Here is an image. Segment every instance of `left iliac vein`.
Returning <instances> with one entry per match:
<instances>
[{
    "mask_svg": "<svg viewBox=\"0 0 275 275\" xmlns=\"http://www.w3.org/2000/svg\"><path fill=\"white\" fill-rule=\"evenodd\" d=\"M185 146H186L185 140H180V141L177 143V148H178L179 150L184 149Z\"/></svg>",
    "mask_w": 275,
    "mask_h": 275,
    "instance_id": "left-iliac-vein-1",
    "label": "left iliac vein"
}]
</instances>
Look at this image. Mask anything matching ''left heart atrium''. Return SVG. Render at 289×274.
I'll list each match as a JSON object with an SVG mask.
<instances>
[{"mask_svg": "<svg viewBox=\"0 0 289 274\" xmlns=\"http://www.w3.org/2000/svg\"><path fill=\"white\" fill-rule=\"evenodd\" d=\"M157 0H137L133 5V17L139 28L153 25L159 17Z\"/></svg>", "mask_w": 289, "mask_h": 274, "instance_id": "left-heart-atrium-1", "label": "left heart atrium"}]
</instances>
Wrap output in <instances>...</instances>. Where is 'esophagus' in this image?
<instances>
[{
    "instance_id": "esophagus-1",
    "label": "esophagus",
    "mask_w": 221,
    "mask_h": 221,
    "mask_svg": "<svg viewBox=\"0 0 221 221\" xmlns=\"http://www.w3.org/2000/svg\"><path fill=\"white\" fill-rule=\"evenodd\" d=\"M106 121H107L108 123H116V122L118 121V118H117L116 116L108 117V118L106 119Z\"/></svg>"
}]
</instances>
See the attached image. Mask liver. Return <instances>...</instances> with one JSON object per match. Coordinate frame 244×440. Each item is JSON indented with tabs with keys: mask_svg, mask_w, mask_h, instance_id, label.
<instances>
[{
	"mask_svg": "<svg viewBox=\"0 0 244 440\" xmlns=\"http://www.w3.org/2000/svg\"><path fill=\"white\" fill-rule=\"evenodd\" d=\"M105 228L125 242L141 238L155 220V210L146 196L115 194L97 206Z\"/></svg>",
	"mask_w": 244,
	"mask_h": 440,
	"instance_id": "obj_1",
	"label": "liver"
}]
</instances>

**Work task:** An exact reproduction of all the entries, complete to the last line, is needed.

**Response to the task:**
Here is an image. Segment every instance of `left iliac vein`.
Returning <instances> with one entry per match:
<instances>
[{
    "mask_svg": "<svg viewBox=\"0 0 275 275\" xmlns=\"http://www.w3.org/2000/svg\"><path fill=\"white\" fill-rule=\"evenodd\" d=\"M185 146H186L185 140H180V141L177 143V148H178L179 150L184 149Z\"/></svg>",
    "mask_w": 275,
    "mask_h": 275,
    "instance_id": "left-iliac-vein-1",
    "label": "left iliac vein"
}]
</instances>
Look at this image. Mask anything matching ''left heart atrium''. Return SVG. Render at 289×274.
I'll list each match as a JSON object with an SVG mask.
<instances>
[{"mask_svg": "<svg viewBox=\"0 0 289 274\" xmlns=\"http://www.w3.org/2000/svg\"><path fill=\"white\" fill-rule=\"evenodd\" d=\"M157 0H137L133 5V17L139 28L153 25L159 17Z\"/></svg>", "mask_w": 289, "mask_h": 274, "instance_id": "left-heart-atrium-1", "label": "left heart atrium"}]
</instances>
Wrap output in <instances>...</instances>. Where is 'esophagus' in this image?
<instances>
[{
    "instance_id": "esophagus-1",
    "label": "esophagus",
    "mask_w": 221,
    "mask_h": 221,
    "mask_svg": "<svg viewBox=\"0 0 221 221\" xmlns=\"http://www.w3.org/2000/svg\"><path fill=\"white\" fill-rule=\"evenodd\" d=\"M106 121H107L108 123H116V122L118 121V118H117L116 116L108 117V118L106 119Z\"/></svg>"
}]
</instances>
See the attached image. Mask liver. Return <instances>...</instances> with one JSON object per match. Coordinate frame 244×440. Each item is JSON indented with tabs with keys: mask_svg, mask_w, mask_h, instance_id, label.
<instances>
[{
	"mask_svg": "<svg viewBox=\"0 0 244 440\" xmlns=\"http://www.w3.org/2000/svg\"><path fill=\"white\" fill-rule=\"evenodd\" d=\"M105 228L125 242L141 238L155 220V210L146 196L115 194L97 206Z\"/></svg>",
	"mask_w": 244,
	"mask_h": 440,
	"instance_id": "obj_1",
	"label": "liver"
}]
</instances>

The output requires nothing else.